Figure 1  Expression of annexin A7 in human red blood cells (1) and human platelets (2). Protein homogenates were separated by SDS-PAGE (12 % acrylamide). The resulting western blot was probed with mAb 203–217, visualization was by a secondary peroxidase coupled antibody followed by ECL. Both isoforms are detected in red blood cells, in platelets only the small isoform is present. Its presence in vesicles led to the suggestion, that, along with raft domains, annexin A7 plays a role in membrane organization and the vesiculation process. To examine this, we analysed the ability of red blood cells derived from the annexin A7 knock out mice (anxA7-/-) to form exovesicles. Because of better accessibility and larger available amounts that led to clear results, we included our data obtained with human blood. Independent of the presence of annexin A7 both types of exovesicles, micro- and nanovesicles, were released after Ca2+/ionophore treatment as determined by acetylcholine esterase activity and microscopic examination. Annexin A7 is present in both vesicle types where it is more enriched in nanovesicles (Fig. 2). The 51 kDa isoform is only detectable in nanovesicles.
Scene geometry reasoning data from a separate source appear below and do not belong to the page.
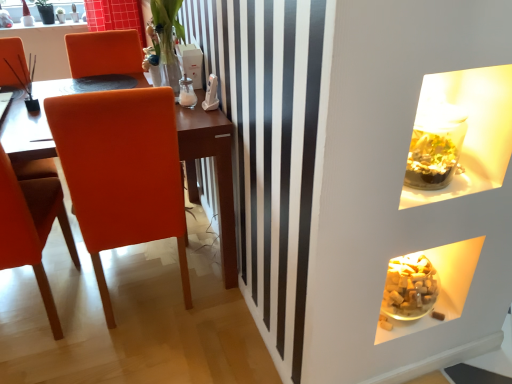 Question: Is matte orange chair at left, which is the first chair from left to right, thinner than translucent glass vase at upper center?

Choices:
 (A) yes
 (B) no

Answer: (B)

Question: Does matte orange chair at left, which is the first chair from left to right, appear on the right side of translucent glass vase at upper center?

Choices:
 (A) yes
 (B) no

Answer: (B)

Question: Is matte orange chair at left, which is the first chair from left to right, far away from translucent glass vase at upper center?

Choices:
 (A) no
 (B) yes

Answer: (A)

Question: From the image's perspective, would you say matte orange chair at left, which is the second chair in right-to-left order, is positioned over translucent glass vase at upper center?

Choices:
 (A) yes
 (B) no

Answer: (B)

Question: From a real-world perspective, is matte orange chair at left, which is the second chair in right-to-left order, below translucent glass vase at upper center?

Choices:
 (A) no
 (B) yes

Answer: (B)

Question: Can you confirm if matte orange chair at left, which is the second chair in right-to-left order, is shorter than translucent glass vase at upper center?

Choices:
 (A) no
 (B) yes

Answer: (A)

Question: Considering the relative sizes of orange leather chair at left, arranged as the 1th chair when viewed from the right, and matte orange chair at left, which is the first chair from left to right, in the image provided, is orange leather chair at left, arranged as the 1th chair when viewed from the right, taller than matte orange chair at left, which is the first chair from left to right,?

Choices:
 (A) no
 (B) yes

Answer: (B)

Question: Can you confirm if orange leather chair at left, arranged as the 1th chair when viewed from the right, is thinner than matte orange chair at left, which is the second chair in right-to-left order?

Choices:
 (A) no
 (B) yes

Answer: (A)

Question: From a real-world perspective, is orange leather chair at left, which is counted as the second chair, starting from the left, beneath matte orange chair at left, which is the first chair from left to right?

Choices:
 (A) no
 (B) yes

Answer: (A)

Question: Is orange leather chair at left, which is counted as the second chair, starting from the left, positioned behind matte orange chair at left, which is the second chair in right-to-left order?

Choices:
 (A) no
 (B) yes

Answer: (B)

Question: Is orange leather chair at left, which is counted as the second chair, starting from the left, surrounding matte orange chair at left, which is the first chair from left to right?

Choices:
 (A) yes
 (B) no

Answer: (B)

Question: Is orange leather chair at left, arranged as the 1th chair when viewed from the right, far from matte orange chair at left, which is the first chair from left to right?

Choices:
 (A) no
 (B) yes

Answer: (A)

Question: Is orange leather chair at left, arranged as the 1th chair when viewed from the right, further to camera compared to translucent glass cubes at lower right, which appears as the 2th food when viewed from the right?

Choices:
 (A) yes
 (B) no

Answer: (B) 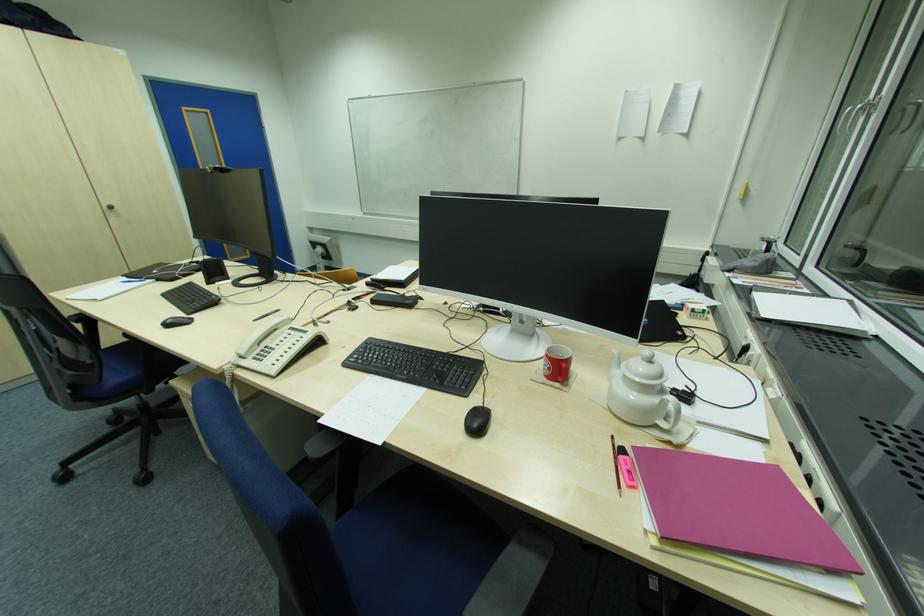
The quantity of both vesicle types did not differ between wild type and knock out red blood cell vesicles as determined by the AChE-values (A405 nanovesicles: ~0.18; A405 microvesicles: ~0.9; both, for wt and ko). It appears that annexin A7, although it has been described to fuse membranes, is not a key component in the process of the formation of red blood cell exovesicles. When we probed for the presence of sorcin in wild type and mutant vesicles we found that the sorcin levels were reduced in the mutant nanovesicles (Fig. 2).
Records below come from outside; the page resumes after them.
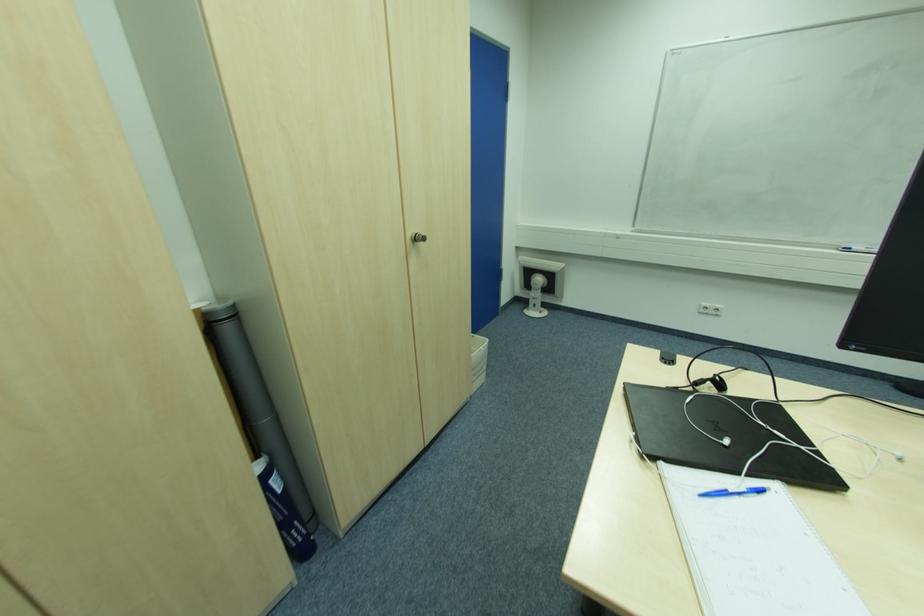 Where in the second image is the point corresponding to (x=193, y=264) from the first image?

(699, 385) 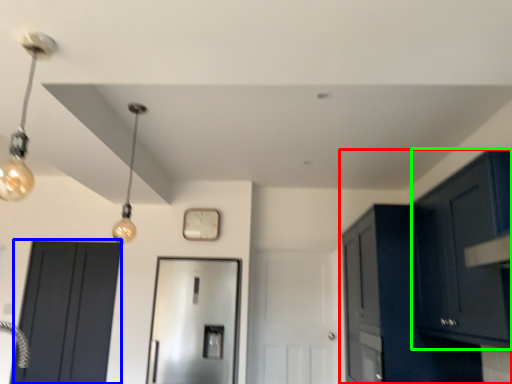 Question: Based on their relative distances, which object is nearer to cabinetry (highlighted by a red box)? Choose from door (highlighted by a blue box) and cabinetry (highlighted by a green box).

Choices:
 (A) door
 (B) cabinetry

Answer: (B) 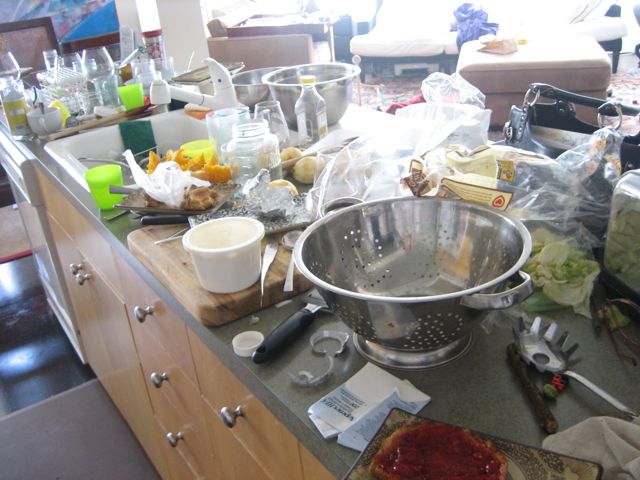 You are a GUI agent. You are given a task and a screenshot of the screen. Output one action in this format:
    pyautogui.click(x=<x>, y=<y>)
    Task: Click on the cabinet hardward
    The image size is (640, 480).
    Given the screenshot: What is the action you would take?
    73,265, 80,276, 140,314, 153,379, 227,418, 172,437, 172,416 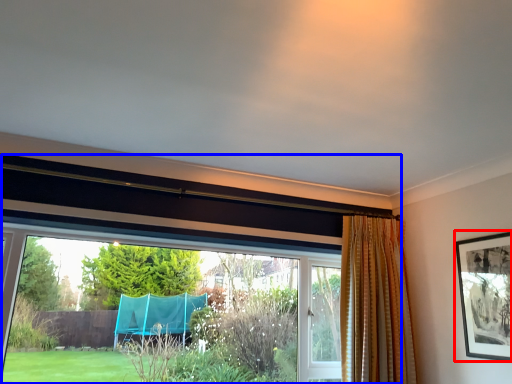 Question: Which object appears closest to the camera in this image, picture frame (highlighted by a red box) or window (highlighted by a blue box)?

Choices:
 (A) picture frame
 (B) window

Answer: (B) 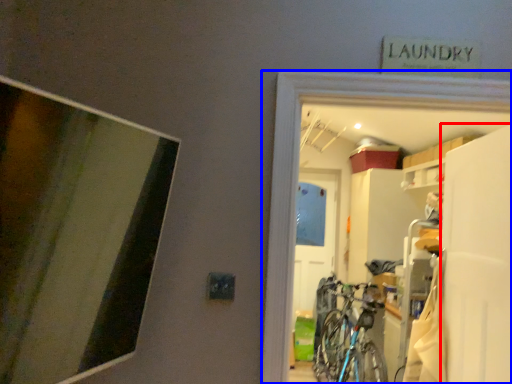 Question: Which point is further to the camera, screen door (highlighted by a red box) or garage (highlighted by a blue box)?

Choices:
 (A) screen door
 (B) garage

Answer: (A) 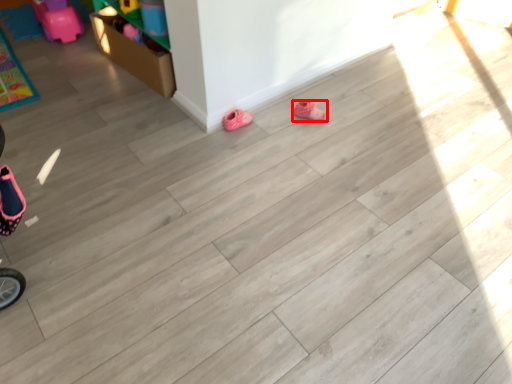 Question: From the image's perspective, where is footwear (annotated by the red box) located relative to footwear?

Choices:
 (A) above
 (B) below

Answer: (A)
Figure 2  Enrichment of annexin A7 and sorcin in exovesicles derived from red blood cells. Vesicles from wild type (wt) and anxA7-/- mutant (ko) were generated with Ca2+/ionophore treatment, isolated by differential centrifugation and analysed by immunoblotting with mAb 203–217 and a sorcin polyclonal antibody. In general, annexin A7 and sorcin are more abundant in nanovesicles. The 51 kDa isoform of annexin A7 (arrows) is only observed in nanovesicles. Samples of both vesicles types were normalized according to their acetylcholine esterase activity. Human red blood cells (co) were used for control and normalized independently. To study the distribution of annexin A7 in red blood cells we used self forming iodixanol density gradients. Both isoforms were present in the soluble fraction as well as in the gradient fractions where they are assumed to be associated with membranes. These membranes are exclusively plasma membranes as red blood cells are free of any organelles. The distribution was however not homogeneous throughout the gradient. This could reflect the binding of annexin A7 to membrane subdomains that have different lipid or lipid/protein composition as discussed by Salzer et al. [7]. Likewise, sorcin does not exhibit a homogeneous distribution in the gradient. Moreover, it segregates into vesicles which are not associated with annexin A7 (Fig. 3). We also tested platelets for annexin A7 expression and detected the 47 kDa isoform (Fig. 1).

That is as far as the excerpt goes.